Pesquisadores identificaram pela primeira vez como o vírus influenza A, causador da gripe, modifica o funcionamento das células humanas para favorecer sua própria multiplicação. O estudo foi publicado nesta segunda-feira (20) na revista científica Nature Microbiology.

A pesquisa foi conduzida por cientistas do Laboratório Europeu de Biologia Molecular (EMBL), na Alemanha, em parceria com outras instituições. Segundo os autores, a descoberta pode contribuir para o desenvolvimento de novos medicamentos e vacinas contra a gripe.

Durante a infecção, o vírus libera seu material genético no interior da célula e passa a utilizar a estrutura celular para produzir proteínas virais e gerar novas partículas do vírus.

Diferentemente de estudos anteriores, que analisavam células rompidas em laboratório, os pesquisadores utilizaram uma técnica capaz de observar essas interações diretamente em células infectadas intactas. Em seguida, combinaram os resultados com modelos computacionais baseados em uma versão adaptada do sistema de inteligência artificial AlphaFold para reconstruir as ligações entre proteínas virais e humanas.

O estudo identificou duas estratégias utilizadas pelo vírus para assumir o controle da célula. A primeira envolve a hemaglutinina, proteína presente na superfície viral responsável pela entrada do vírus nas células. Os cientistas verificaram que proteínas da própria célula auxiliam essa molécula a adquirir a forma necessária para manter o ciclo de multiplicação.

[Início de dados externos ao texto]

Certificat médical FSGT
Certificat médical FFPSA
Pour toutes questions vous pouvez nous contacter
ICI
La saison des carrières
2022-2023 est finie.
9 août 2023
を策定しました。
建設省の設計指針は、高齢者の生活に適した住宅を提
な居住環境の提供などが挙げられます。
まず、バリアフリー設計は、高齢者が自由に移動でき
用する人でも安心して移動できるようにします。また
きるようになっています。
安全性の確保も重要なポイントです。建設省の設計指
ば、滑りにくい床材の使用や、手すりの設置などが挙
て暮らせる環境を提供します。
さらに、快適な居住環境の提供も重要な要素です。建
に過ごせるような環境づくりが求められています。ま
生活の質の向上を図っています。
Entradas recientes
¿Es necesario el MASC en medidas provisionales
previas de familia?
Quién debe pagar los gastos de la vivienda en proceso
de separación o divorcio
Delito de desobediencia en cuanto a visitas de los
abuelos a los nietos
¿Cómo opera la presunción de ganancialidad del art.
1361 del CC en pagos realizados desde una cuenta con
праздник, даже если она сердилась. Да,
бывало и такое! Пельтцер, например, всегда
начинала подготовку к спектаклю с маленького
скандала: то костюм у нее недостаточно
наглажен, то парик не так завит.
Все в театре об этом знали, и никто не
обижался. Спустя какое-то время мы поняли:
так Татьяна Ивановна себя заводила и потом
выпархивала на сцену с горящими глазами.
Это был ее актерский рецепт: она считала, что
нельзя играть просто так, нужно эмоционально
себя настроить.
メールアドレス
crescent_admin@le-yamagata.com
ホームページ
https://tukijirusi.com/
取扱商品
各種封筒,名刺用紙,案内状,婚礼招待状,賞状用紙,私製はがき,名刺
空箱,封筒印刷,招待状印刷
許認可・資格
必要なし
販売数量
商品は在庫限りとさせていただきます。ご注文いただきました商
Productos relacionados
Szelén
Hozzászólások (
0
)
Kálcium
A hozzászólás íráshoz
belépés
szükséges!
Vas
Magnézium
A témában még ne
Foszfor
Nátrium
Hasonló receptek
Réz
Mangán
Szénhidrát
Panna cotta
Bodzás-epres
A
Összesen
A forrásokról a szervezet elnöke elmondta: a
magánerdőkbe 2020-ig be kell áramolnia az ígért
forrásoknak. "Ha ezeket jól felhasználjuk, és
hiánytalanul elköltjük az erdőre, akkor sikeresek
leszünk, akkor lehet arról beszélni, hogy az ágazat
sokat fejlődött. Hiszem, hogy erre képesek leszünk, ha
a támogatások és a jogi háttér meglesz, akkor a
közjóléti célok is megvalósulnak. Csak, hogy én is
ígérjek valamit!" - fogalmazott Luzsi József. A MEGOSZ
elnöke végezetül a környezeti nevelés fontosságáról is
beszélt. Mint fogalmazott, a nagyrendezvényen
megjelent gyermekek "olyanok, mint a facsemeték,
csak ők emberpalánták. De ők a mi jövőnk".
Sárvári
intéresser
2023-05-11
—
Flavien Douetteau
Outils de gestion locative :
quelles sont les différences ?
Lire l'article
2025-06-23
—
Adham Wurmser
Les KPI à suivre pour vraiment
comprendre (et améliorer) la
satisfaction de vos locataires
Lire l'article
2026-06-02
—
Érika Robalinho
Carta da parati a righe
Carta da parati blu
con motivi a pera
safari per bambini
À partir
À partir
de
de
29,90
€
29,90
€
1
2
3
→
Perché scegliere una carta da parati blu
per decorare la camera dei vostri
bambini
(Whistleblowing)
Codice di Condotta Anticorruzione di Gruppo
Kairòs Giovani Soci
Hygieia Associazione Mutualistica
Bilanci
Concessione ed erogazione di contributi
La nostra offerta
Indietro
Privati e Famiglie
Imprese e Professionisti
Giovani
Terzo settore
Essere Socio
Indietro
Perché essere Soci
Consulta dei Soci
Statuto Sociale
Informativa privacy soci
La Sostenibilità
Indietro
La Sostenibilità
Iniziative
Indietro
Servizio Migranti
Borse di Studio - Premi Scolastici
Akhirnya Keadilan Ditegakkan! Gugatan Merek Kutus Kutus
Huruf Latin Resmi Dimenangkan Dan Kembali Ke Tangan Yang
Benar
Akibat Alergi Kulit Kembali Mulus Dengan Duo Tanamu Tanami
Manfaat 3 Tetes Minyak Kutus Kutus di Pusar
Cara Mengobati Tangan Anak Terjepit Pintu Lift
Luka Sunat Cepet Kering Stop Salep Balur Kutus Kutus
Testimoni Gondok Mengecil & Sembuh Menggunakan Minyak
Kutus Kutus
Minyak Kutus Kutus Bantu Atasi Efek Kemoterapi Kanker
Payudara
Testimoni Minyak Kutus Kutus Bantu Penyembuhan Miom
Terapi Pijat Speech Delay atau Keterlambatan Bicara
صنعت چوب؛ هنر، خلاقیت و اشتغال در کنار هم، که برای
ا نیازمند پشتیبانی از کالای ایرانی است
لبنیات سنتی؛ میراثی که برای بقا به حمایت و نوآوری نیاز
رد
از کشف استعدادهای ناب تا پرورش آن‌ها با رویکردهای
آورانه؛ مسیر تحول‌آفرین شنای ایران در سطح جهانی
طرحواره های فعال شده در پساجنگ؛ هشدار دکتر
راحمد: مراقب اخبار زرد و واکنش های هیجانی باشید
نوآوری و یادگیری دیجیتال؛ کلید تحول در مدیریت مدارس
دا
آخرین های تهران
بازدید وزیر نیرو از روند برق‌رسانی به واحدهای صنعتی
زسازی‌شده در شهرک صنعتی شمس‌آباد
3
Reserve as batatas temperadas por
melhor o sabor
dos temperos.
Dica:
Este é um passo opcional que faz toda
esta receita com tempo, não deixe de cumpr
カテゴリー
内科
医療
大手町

A segunda estratégia ocorre no núcleo celular, onde o vírus provoca a desestruturação de pequenos compartimentos chamados paraspeckles. Com isso, proteínas que antes estavam nessas estruturas passam a ser utilizadas na produção de novas cópias do vírus. Segundo os pesquisadores, esse processo também pode enfraquecer parte das defesas naturais da célula contra a infecção.

Os autores destacam que a metodologia empregada poderá ser aplicada ao estudo de outros vírus, incluindo agentes com potencial para causar futuras pandemias, como o H5N1. A expectativa é que a compreensão detalhada dessas interações permita identificar novos alvos para medicamentos capazes de bloquear a multiplicação viral e tornar os tratamentos mais eficazes.